The St. George marathon has drawn runners from every state and many countries. It was named the best organized marathon by Runners World Magazine and also one of the most scenic races.

And once runners have experienced St. George, some decide to make it their permanent home.

“You see a lot of people who move here as a matter of fact because of the marathon. They kind of discover St. George,” said Perkins.

There are 38 marathons across Utah and many provide a positive economic impact to the community where they are held.

“Last year with 4000 people in the event and about a 1000 of those coming from out of state, between travel and hotel and food and shopping it ended up being about 1.1 million,” said Josh Rohatinsky, Big Cottonwood Marathon Race Director.


1.1 million dollars pumped into the community.

“So there is a big economic impact on the local community even with just a 4000 person event,” Rohatinsky continued.

So why running?

“There has been a very big public outcry about fears of obesity and running is a very simple way for somebody to try and battle that in their life,” said Travis Hildebrand, General Manager Salt Lake Running Company.

And compared to some sports, running is just more affordable

“A pair of shoes, a jog bra for a female, a good pair of socks and a pair of shorts and a running top and your equipped.”

Utah's diverse scenery makes for a perfect backdrop.

“The ability to run out of the canyons a long a river, with the beauty into the city is very unique to this area.”

“As people do these events and have a fun time doing them, they get addicted to it and they just want to do more and more," said Rohatinsky.

Did you know women were once banned from long distance running. It wasn't until 1981 that the Olympics had a marathon for women. Today it is not uncommon to see as many women as men. In the half marathon women often out number the men.


“This is our time to get together and kind of just release all that energy we have from dealing with our small children,” said Jessica Dalton, Spokesperson Salt Lake Running Company.
“As I get older also so I can keep up with my kids, to stay healthy enough so that I can go hiking with them, chase after my grandkids,” said Mitra Egbert who is a long distance runner.

And because many of these events go through city streets it provides an opportunity for the community to get involved.

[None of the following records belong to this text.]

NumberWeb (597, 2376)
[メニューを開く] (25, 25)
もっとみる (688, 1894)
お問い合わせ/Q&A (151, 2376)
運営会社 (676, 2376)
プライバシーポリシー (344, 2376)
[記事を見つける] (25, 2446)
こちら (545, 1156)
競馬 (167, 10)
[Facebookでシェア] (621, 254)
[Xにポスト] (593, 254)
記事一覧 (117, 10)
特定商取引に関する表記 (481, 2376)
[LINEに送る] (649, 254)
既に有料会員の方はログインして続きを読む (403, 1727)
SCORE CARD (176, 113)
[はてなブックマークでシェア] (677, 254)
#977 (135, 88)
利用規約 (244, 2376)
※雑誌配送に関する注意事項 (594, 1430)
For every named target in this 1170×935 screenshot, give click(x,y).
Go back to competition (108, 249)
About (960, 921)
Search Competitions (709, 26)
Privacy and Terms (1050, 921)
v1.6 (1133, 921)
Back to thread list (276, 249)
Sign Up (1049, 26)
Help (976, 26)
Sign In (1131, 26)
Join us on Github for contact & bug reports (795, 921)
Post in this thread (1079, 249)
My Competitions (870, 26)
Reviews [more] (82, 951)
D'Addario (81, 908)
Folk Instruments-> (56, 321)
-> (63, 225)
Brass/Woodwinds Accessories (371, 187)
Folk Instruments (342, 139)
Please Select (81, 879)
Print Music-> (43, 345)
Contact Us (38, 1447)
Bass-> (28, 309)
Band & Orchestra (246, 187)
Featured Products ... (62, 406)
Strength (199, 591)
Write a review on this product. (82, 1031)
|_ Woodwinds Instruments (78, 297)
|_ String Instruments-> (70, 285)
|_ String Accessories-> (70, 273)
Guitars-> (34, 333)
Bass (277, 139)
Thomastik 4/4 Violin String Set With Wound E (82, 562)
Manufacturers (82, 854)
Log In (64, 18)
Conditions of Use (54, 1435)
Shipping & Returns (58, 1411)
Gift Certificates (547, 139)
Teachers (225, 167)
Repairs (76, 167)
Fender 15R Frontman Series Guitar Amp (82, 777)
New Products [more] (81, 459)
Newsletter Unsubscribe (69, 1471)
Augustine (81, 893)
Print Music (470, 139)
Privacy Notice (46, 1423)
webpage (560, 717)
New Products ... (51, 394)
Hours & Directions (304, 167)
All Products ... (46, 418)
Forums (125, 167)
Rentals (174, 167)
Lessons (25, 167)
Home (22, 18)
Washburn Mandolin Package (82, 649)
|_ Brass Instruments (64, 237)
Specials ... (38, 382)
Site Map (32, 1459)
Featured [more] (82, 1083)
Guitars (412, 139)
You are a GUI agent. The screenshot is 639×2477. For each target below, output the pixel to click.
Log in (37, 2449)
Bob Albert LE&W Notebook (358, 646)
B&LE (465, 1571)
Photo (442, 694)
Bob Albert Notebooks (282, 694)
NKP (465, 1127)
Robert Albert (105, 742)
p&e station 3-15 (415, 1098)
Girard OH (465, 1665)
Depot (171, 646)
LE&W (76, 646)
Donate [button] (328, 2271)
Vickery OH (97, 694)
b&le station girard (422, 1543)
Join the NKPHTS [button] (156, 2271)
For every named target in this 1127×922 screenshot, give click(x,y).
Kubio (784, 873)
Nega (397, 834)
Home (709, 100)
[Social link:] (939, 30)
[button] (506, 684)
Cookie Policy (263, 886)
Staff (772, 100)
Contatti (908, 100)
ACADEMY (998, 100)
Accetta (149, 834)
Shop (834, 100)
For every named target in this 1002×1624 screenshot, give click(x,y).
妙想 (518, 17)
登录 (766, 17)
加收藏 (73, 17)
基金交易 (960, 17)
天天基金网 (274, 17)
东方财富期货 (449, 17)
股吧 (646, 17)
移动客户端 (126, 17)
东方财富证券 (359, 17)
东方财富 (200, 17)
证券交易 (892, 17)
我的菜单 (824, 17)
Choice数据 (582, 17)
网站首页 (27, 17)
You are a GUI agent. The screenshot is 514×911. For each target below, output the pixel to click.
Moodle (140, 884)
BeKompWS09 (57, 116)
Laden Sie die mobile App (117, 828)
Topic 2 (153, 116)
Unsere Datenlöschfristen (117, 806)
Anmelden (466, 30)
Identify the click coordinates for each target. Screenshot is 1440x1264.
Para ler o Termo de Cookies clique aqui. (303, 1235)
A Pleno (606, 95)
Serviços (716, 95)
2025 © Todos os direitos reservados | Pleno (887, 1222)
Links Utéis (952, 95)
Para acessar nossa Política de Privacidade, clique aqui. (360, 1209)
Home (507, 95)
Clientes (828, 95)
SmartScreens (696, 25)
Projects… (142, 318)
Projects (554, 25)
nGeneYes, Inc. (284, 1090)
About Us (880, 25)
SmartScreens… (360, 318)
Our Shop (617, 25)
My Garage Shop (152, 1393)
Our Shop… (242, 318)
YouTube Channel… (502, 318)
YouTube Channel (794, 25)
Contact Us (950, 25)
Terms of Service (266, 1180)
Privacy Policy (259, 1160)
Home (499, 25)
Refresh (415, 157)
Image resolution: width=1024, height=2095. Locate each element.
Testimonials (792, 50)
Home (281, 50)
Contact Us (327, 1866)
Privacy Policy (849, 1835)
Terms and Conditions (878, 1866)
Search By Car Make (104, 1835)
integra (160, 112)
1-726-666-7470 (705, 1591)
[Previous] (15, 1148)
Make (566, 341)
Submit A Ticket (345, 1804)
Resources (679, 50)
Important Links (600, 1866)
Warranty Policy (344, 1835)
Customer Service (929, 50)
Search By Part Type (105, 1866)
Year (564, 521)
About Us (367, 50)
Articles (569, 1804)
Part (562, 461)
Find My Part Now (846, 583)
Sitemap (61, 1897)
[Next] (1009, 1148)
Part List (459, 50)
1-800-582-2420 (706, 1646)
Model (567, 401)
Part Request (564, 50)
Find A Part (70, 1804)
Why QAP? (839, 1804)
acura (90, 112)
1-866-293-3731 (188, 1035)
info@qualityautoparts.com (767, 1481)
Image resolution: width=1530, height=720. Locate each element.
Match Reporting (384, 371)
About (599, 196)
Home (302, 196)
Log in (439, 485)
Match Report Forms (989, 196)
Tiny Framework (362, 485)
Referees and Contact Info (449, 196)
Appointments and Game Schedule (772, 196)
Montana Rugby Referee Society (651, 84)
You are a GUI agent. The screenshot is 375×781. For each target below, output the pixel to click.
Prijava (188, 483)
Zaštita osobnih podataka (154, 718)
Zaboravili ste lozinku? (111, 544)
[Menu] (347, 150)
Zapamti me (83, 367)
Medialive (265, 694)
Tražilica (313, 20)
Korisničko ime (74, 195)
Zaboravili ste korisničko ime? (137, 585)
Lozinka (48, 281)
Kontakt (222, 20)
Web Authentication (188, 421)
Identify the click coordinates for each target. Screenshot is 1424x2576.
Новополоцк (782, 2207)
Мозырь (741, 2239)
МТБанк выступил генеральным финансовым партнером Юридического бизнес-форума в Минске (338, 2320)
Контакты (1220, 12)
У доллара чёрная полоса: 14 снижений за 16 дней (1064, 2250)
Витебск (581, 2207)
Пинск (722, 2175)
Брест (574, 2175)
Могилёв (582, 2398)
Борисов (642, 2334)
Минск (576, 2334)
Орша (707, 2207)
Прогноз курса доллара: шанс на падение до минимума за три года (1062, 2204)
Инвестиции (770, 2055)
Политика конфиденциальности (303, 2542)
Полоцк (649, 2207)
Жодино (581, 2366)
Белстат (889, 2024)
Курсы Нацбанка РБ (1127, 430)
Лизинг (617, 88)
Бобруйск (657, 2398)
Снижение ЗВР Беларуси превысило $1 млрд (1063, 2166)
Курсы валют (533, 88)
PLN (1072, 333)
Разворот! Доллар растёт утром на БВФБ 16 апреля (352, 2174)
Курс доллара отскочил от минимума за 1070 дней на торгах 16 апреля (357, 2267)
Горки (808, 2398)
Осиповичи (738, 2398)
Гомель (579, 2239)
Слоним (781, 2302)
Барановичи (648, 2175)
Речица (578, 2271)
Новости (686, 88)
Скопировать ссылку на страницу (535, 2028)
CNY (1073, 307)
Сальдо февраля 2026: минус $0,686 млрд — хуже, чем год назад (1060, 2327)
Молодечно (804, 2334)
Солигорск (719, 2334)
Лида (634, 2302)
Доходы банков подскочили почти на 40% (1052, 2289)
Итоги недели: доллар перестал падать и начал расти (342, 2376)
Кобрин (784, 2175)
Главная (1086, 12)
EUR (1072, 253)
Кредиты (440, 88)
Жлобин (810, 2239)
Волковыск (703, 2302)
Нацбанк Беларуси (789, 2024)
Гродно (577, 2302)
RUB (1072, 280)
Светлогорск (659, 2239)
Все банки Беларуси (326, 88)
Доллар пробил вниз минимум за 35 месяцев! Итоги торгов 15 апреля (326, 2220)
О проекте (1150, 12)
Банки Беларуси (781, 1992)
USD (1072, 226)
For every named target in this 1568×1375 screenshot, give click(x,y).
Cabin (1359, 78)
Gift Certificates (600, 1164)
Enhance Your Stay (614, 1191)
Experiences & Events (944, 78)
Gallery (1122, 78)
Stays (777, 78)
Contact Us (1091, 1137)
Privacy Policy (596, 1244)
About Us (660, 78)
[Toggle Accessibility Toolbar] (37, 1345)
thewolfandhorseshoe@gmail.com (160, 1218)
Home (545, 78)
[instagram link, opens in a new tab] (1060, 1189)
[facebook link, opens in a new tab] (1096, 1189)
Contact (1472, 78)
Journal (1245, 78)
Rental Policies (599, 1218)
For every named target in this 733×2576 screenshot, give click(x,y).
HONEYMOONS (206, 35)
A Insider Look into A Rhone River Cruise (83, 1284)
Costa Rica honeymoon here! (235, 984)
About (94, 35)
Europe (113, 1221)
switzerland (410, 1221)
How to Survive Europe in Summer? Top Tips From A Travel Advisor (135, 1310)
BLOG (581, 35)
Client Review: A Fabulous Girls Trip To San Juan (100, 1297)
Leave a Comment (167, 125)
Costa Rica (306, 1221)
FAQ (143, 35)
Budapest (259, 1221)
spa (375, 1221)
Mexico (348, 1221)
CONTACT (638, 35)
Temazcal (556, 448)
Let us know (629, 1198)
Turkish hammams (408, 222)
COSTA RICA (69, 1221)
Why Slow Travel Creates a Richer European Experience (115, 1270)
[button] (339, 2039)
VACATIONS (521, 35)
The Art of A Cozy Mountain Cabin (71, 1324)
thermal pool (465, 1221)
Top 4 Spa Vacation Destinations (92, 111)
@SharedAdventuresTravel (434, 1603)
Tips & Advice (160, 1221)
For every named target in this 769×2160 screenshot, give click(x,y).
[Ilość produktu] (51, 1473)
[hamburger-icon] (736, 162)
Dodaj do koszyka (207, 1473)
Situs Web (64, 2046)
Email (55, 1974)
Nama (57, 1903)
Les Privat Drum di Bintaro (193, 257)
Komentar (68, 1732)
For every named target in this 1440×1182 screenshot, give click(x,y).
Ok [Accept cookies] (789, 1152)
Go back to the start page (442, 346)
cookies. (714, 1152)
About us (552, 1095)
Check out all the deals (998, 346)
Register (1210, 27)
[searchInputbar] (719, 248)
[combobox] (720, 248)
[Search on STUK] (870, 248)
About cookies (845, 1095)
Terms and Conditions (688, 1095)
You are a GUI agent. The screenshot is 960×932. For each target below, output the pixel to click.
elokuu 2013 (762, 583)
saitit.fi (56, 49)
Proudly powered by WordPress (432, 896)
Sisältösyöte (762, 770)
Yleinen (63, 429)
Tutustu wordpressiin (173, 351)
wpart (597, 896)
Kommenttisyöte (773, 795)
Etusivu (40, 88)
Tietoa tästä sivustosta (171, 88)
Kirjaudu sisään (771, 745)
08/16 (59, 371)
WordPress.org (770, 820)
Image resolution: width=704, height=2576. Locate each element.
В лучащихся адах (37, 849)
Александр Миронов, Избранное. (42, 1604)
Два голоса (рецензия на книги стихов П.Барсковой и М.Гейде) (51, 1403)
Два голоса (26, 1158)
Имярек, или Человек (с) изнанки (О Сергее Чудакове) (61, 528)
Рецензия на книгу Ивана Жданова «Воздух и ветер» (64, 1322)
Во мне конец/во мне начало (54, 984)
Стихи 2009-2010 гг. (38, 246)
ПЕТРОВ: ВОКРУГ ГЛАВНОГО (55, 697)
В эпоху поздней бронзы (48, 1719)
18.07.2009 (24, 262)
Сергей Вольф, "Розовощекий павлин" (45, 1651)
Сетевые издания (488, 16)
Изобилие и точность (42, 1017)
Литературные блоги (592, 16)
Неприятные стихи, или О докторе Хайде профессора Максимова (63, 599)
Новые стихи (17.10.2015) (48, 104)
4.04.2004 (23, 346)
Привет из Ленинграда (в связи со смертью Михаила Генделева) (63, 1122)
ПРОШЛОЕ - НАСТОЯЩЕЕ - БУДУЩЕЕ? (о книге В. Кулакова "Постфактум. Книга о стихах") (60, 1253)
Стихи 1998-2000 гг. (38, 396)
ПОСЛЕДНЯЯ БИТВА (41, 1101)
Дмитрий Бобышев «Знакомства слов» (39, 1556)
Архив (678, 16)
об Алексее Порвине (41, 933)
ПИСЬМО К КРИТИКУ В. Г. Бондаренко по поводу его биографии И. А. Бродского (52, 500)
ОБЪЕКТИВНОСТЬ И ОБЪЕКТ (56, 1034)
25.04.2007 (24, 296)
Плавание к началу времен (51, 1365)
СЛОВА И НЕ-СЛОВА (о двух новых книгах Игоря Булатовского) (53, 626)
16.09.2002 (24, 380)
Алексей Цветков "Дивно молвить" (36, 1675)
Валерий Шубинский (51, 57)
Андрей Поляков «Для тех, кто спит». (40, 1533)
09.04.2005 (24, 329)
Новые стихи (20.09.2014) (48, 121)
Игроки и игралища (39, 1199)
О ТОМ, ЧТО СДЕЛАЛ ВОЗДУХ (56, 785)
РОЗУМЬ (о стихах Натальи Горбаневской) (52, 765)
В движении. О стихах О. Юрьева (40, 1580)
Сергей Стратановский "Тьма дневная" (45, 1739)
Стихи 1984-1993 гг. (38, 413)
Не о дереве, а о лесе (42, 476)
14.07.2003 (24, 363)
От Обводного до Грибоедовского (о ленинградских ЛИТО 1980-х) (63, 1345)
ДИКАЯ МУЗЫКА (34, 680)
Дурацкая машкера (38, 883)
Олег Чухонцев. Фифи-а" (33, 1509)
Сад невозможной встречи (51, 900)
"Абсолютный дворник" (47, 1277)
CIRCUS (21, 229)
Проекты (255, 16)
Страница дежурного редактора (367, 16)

“It gives a rallying point. It creates an opportunity for the community to give its best foot forward. And so it’s a rallying point and we have tremendous support from volunteers and the community,” said Perkins.

Good for the community, good for your health and a positive economic impact.

“There's nothing like getting up into the canyons, going up in the foothills along the trails and be able to have time by yourself, its kind of a natural way to distress,” said Egbert.